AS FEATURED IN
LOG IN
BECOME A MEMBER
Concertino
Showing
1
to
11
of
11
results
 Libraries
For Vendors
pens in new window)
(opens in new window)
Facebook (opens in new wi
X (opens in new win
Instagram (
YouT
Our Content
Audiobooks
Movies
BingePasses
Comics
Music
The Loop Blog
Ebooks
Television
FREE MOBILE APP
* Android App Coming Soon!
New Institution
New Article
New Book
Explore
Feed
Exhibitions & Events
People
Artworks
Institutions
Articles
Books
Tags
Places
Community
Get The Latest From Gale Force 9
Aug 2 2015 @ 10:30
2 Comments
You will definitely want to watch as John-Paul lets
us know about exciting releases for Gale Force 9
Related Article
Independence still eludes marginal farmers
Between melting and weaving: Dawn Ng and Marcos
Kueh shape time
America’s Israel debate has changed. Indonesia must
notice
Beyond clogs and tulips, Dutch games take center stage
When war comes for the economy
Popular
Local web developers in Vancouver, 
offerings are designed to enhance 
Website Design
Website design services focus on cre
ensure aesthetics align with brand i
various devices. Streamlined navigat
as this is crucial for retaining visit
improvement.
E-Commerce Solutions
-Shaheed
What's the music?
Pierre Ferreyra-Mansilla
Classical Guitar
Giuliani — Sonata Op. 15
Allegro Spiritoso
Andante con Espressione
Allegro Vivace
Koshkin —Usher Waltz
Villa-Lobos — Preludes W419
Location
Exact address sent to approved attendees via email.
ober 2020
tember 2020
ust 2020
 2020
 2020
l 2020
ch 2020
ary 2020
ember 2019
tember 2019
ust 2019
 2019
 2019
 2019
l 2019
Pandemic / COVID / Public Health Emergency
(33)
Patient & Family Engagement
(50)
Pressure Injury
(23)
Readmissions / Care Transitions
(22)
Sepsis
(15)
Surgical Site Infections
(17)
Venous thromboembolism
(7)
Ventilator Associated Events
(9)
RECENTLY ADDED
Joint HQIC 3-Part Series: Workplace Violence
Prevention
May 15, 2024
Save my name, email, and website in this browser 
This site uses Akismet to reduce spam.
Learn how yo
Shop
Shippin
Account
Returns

------------------------------------------------------------------------

Give all of the entries again, word for word.

__SOLUTION FOR THIS TASK__.
AS FEATURED IN
LOG IN
BECOME A MEMBER
Concertino
Showing
1
to
11
of
11
results
 Libraries
For Vendors
pens in new window)
(opens in new window)
Facebook (opens in new wi
X (opens in new win
Instagram (
YouT
Our Content
Audiobooks
Movies
BingePasses
Comics
Music
The Loop Blog
Ebooks
Television
FREE MOBILE APP
* Android App Coming Soon!
New Institution
New Article
New Book
Explore
Feed
Exhibitions & Events
People
Artworks
Institutions
Articles
Books
Tags
Places
Community
Get The Latest From Gale Force 9
Aug 2 2015 @ 10:30
2 Comments
You will definitely want to watch as John-Paul lets
us know about exciting releases for Gale Force 9
Related Article
Independence still eludes marginal farmers
Between melting and weaving: Dawn Ng and Marcos
Kueh shape time
America’s Israel debate has changed. Indonesia must
notice
Beyond clogs and tulips, Dutch games take center stage
When war comes for the economy
Popular
Local web developers in Vancouver, 
offerings are designed to enhance 
Website Design
Website design services focus on cre
ensure aesthetics align with brand i
various devices. Streamlined navigat
as this is crucial for retaining visit
improvement.
E-Commerce Solutions
-Shaheed
What's the music?
Pierre Ferreyra-Mansilla
Classical Guitar
Giuliani — Sonata Op. 15
Allegro Spiritoso
Andante con Espressione
Allegro Vivace
Koshkin —Usher Waltz
Villa-Lobos — Preludes W419
Location
Exact address sent to approved attendees via email.
ober 2020
tember 2020
ust 2020
 2020
 2020
l 2020
ch 2020
ary 2020
ember 2019
tember 2019
ust 2019
 2019
 2019
 2019
l 2019
Pandemic / COVID / Public Health Emergency
(33)
Patient & Family Engagement
(50)
Pressure Injury
(23)
Readmissions / Care Transitions
(22)
Sepsis
(15)
Surgical Site Infections
(17)
Venous thromboembolism
(7)
Ventilator Associated Events
(9)
RECENTLY ADDED
Joint HQIC 3-Part Series: Workplace Violence
Prevention
May 15, 2024
Save my name, email, and website in this browser 
This site uses Akismet to reduce spam.
Learn how yo
Shop
Shippin
Account
Returns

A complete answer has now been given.